Boşluğun artık Aziz'in gücüyle doldurulduğunu düşünmek bir yanılsamaydı.
Bu bir yanlış hesaplamaydı.
Artık Taehyun baş edebileceği bir düşman değildi.
Aradaki fark benzerdi.
“Ulusal seviyedeki oyuncuların gücüyle Lady Tsurara ile aynı seviyede mi… Lanet olsun…”
Isaka Ryohei nefesini tutarken, bir ara gizlice çıkarılmış olan kulaklığı şimdi Taehyun'un elinde sıkılıydı.
“Ah, buna el konulduğunu düşün. O yılana benzeyen kadınla iletişime geçsen çok sıkıntılı olurdu, değil mi?”
“...”
“Eğer reddedersen, hayatını bağışlama konusundaki cömertliğim pek hoş olmayabilir.”
Isaka Ryohei, Taehyun'un akıcı Japoncası karşısında başını salladı. Bu bir rica ya da ikna değildi. Her an canına kıyabilecek birinin tek taraflı emriydi bu. verebileceği cevap zaten belirlenmişti.
“Anladım...”
“İyi. Dünün düşmanı bugünün müttefikidir. Bu oldukça eğlenceli. İyi bir ortak olacaksın.”
“...”
Isaka Ryohei'nin ifadesi beklenmedik bir şekilde karardı. Bir şeyler ters gidiyordu ama mevcut durum göz önüne alındığında yapabileceği hiçbir şey yoktu.
'Şimdi olduğu gibi… Leydi Tsurara'nın gücü altında yapılan Uyananlar Paktı…'
Onun gücünü alma karşılığında verilen mutlak bir söz. Isaka Ryohei, içerdiği riskleri hatırladığında titredi.
Ancak sanki içinde bulunduğu durum umrunda değilmiş gibi:
“Cehenneme giden trene hoş geldin, Şeytan.”
El sıkışmanın ardından el sıkışan Taehyun, dostça bir gülümseme takındı.
* * *
Tokyo'daki terk edilmiş bir fabrikada bir adam, düzinelerce kötü adama karşı beyaz bir kılıç kullanıyordu.
Swoosh. Swoosh.
“Kanama, kanama...”
“Kılıç, kılıç... Öksürük...”
Japonya'daki ulusal seviyedeki oyunculara eşdeğer güce sahip bir oyuncu ve hazırlık turnuvasının temsilcisi olan Nakata Shinji, kılıcını savurarak düzinelerce kötü adamın yok olmasına neden oldu.
Swish. Güm.
Beyaz kılıcın çekilmesinden tekrar kınına girmesine kadar sadece 10 saniye sürdü. Kılıcı yalnızca beş kez sallamasına rağmen kayıplar önemliydi.
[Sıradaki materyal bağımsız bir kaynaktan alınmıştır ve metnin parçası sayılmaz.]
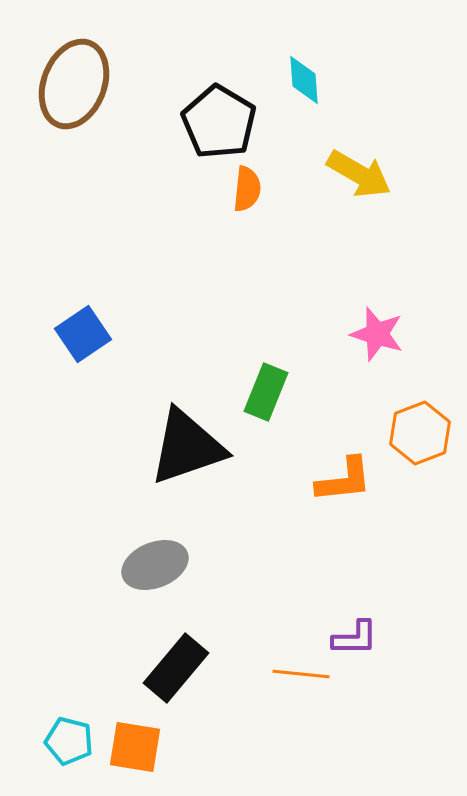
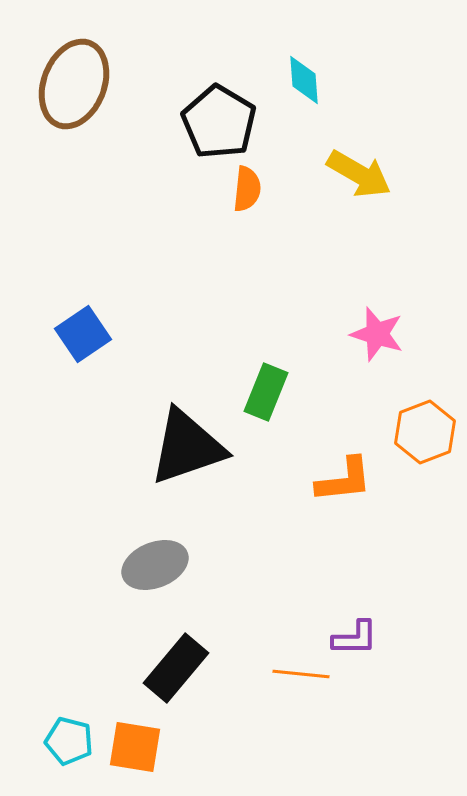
orange hexagon: moved 5 px right, 1 px up
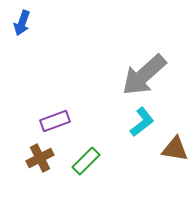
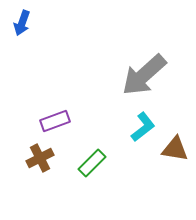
cyan L-shape: moved 1 px right, 5 px down
green rectangle: moved 6 px right, 2 px down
Güm, güm, enkaz gecikerek dağılmış: gövde yarıya bölünmüş, kafa vücuttan ayrılmış ve biçimsiz bir figür. Cansız et parçaları etrafa saçıldı.
Tam Nakata Shinji teftiş ekibini çağırmak üzereyken alkışlar yankılandı.
“Kılıç Şeytanı değilse. Etkileyici.”
(TL/N: Şeytan Kılıcı'nı Kılıç Şeytanı olarak değiştirdim)
Japonya'nın bir Aziz olarak saygı duyulan ulusal düzeydeki oyuncusu Yoshikawa Tsurara, alkışlarla terk edilmiş fabrikaya girdi.
“İşin iyi gitti mi?”
“Evet. Sayende.”
“Bunu duyduğuma sevindim ve orada olamadığım için özür dilerim.”
“Hehe. Kılıç Şeytanı beni hâlâ küçük bir kız olarak görüyor.”
“....”
Aziz gülümserken Nakata Shinji tarafsız kaldı.
“Ben yokken yok ettiğiniz kötü adamların sayısının yüzden fazla olduğunu duydum. Sanırım bir gün bunu halledebiliriz.”
“Puanlarımızı istikrara kavuşturmak hâlâ zor.”
Nakata Shinji yanıt vererek başını salladı.
Yeni Güney Kore ve Çin'den gelen puanlar hızla artıyor. Buradaki takibi geciktirirlerse aradaki boşluğun kapatılması zorlaşacaktı.
“Sorun değil. Zaten kazanmak nihai hedefimiz değil.”
“...”
“Çin serbest bıraktığı kötü adamları yeniden yakaladı. Eğer daha sonra resmi olarak protesto edersek zafer niteliklerini kaybedebilirler.”
“Çin evet ama... Yeni Güney Kore de müthiş bir ivme gösteriyor. Özellikle Kim Taehyun...”
“Ah, o. Endişelenmenize gerek yok. Ben zaten hallettim.”
“…?”
“Ona güç verdim, Şeytan. Bu konuda eksik olmamalı.”
Onun sözleri üzerine Nakata Shinji küçük bir iç çekti.
Beklenen tepkiyi gören Azize dudaklarını kaldırdı.
“Zaten bir kez mağlup edilmiş bir rakip. Benim gücüme rağmen, eğer bu Şeytansa yeterli olmayacaktır. Sen de öyle düşünüyorsun, değil mi?”
“...”
Nakata Shinji sessizce cevap verdi.
“Hehe. Ama Kılıç Şeytanı, köşeye sıkışan bir fare bile bir kediyi nasıl ısıracağını bilir. Bu direnci göstereceğine inanıyorum. Bu yüzden...”
Eğilmek.
Azize dudaklarını sessiz kalan Nakata Shinji'nin dudaklarına çevirdi.
“Hayat ve ölümle dolu bu turnuvanın tadını çıkaralım. Bugün hava çok güzel, değil mi?”
“...”
Aziz sessizce güldü. Nakata Shinji bir an ona baktı ve sessizce onu takip etti.
——————
Fenrir Scans
(Çevirmen – Proks)
(Düzeltici – Proks)
Bölüm güncellemeleri için Discord'umuza katılın!